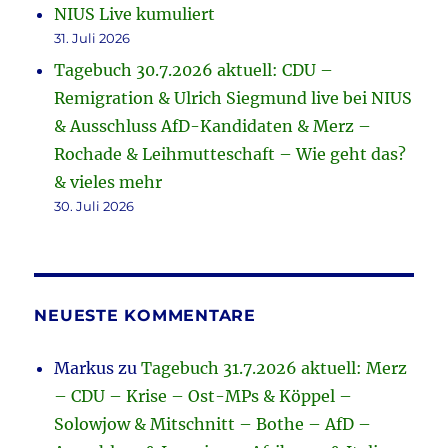
NIUS Live kumuliert
31. Juli 2026
Tagebuch 30.7.2026 aktuell: CDU –
Remigration & Ulrich Siegmund live bei NIUS
& Ausschluss AfD-Kandidaten & Merz –
Rochade & Leihmutteschaft – Wie geht das?
& vieles mehr
30. Juli 2026
NEUESTE KOMMENTARE
Markus
zu
Tagebuch 31.7.2026 aktuell: Merz
– CDU – Krise – Ost-MPs & Köppel –
Solowjow & Mitschnitt – Bothe – AfD –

■ The problem ■
The answer must consist of every line from the data that holds the string "Merz".

■ Exercise solution ■
& Ausschluss AfD-Kandidaten & Merz –
Tagebuch 31.7.2026 aktuell: Merz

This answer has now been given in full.